What is required | An exact copy is needed of each line from the one including "можете в течение" through the last line of the entries, both ends counted, with nothing added.

======== Excerpted records ========

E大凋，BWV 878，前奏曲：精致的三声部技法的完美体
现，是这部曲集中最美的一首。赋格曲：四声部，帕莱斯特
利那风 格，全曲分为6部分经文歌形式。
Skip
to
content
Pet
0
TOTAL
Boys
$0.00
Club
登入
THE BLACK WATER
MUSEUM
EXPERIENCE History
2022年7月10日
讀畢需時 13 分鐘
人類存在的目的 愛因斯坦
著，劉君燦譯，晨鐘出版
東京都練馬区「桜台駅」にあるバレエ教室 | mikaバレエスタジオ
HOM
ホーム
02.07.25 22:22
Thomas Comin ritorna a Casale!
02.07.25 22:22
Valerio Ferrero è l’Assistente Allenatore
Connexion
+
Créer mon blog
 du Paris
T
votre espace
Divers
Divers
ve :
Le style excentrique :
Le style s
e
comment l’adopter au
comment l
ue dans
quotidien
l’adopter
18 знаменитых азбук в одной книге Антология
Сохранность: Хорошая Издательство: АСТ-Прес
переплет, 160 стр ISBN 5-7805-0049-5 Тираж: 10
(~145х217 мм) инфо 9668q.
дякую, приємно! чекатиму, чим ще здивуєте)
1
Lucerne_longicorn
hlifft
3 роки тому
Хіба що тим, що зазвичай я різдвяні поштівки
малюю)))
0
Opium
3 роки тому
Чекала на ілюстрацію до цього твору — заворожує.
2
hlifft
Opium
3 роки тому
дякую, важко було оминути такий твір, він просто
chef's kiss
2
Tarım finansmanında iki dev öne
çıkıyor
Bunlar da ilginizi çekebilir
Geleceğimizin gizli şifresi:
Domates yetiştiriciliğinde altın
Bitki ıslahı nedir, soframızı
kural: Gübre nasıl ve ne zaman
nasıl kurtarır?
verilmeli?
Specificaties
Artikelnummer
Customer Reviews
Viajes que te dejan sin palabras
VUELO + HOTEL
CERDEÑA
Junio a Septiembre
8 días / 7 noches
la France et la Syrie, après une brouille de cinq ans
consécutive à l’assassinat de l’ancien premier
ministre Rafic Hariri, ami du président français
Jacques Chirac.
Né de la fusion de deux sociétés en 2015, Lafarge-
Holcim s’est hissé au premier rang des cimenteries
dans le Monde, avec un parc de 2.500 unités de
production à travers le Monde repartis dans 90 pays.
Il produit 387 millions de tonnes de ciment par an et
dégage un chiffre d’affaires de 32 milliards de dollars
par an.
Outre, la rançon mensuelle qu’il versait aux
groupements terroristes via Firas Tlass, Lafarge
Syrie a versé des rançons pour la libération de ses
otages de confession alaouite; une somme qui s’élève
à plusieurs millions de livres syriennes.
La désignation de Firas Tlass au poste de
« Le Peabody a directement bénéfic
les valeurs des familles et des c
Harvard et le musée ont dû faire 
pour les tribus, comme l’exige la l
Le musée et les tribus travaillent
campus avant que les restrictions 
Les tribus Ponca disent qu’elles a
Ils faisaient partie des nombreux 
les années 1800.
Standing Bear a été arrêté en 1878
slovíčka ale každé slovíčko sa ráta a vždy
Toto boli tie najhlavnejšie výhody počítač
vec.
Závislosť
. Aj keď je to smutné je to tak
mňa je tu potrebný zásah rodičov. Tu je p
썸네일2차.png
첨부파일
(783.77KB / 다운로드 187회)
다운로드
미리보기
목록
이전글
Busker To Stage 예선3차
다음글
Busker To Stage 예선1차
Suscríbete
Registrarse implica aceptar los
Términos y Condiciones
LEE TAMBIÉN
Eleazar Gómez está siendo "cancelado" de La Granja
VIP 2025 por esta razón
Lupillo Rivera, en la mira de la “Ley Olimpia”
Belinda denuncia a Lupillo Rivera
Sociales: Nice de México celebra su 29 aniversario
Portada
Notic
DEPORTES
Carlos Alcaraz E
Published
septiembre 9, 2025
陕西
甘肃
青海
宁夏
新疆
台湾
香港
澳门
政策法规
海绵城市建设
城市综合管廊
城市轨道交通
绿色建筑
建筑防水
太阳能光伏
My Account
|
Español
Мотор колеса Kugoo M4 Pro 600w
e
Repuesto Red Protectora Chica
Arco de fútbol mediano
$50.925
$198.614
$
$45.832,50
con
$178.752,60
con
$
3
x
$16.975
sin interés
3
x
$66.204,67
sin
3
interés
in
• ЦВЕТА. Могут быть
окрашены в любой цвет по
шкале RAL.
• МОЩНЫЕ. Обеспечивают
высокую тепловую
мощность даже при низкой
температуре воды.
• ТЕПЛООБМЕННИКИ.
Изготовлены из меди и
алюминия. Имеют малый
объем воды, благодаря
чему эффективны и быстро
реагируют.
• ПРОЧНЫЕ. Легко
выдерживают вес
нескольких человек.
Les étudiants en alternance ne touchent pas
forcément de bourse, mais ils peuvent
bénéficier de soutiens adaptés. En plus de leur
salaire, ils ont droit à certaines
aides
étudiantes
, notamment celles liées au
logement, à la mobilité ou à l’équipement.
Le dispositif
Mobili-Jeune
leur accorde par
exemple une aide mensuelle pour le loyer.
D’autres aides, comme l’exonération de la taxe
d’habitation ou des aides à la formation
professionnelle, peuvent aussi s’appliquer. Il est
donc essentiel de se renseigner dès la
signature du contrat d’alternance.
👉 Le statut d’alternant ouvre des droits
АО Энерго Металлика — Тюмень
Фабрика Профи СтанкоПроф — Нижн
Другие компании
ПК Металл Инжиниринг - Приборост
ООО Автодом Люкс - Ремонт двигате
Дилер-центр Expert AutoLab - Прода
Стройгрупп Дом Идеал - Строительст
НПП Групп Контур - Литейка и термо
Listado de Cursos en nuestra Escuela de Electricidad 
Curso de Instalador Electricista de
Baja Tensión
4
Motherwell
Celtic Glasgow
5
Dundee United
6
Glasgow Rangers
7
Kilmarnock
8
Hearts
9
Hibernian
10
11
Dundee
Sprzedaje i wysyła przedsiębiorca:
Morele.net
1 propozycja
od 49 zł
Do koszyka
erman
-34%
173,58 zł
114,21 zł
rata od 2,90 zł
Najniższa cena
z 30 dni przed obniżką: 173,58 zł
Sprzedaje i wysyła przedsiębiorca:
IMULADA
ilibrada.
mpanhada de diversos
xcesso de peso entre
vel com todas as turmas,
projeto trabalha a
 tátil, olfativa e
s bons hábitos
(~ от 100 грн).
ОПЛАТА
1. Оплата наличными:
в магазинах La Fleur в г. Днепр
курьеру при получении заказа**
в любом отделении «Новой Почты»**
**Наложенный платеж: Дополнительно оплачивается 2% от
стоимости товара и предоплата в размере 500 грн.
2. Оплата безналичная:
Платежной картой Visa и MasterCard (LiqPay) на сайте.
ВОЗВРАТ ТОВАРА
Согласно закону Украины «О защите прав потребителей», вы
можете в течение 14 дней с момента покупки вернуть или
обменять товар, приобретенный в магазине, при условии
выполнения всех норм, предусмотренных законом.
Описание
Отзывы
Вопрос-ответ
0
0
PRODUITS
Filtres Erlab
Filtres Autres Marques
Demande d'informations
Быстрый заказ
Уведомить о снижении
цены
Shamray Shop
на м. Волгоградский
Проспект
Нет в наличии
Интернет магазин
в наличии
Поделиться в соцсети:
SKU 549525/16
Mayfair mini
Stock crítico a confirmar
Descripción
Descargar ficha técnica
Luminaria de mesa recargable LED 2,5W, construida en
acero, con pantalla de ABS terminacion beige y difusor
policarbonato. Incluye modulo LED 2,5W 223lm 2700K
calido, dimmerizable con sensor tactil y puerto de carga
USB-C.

========

Answer space |
можете в течение 14 дней с момента покупки вернуть или
обменять товар, приобретенный в магазине, при условии
выполнения всех норм, предусмотренных законом.
Описание
Отзывы
Вопрос-ответ
0
0
PRODUITS
Filtres Erlab
Filtres Autres Marques
Demande d'informations
Быстрый заказ
Уведомить о снижении
цены
Shamray Shop
на м. Волгоградский
Проспект
Нет в наличии
Интернет магазин
в наличии
Поделиться в соцсети:
SKU 549525/16
Mayfair mini
Stock crítico a confirmar
Descripción
Descargar ficha técnica
Luminaria de mesa recargable LED 2,5W, construida en
acero, con pantalla de ABS terminacion beige y difusor
policarbonato. Incluye modulo LED 2,5W 223lm 2700K
calido, dimmerizable con sensor tactil y puerto de carga
USB-C.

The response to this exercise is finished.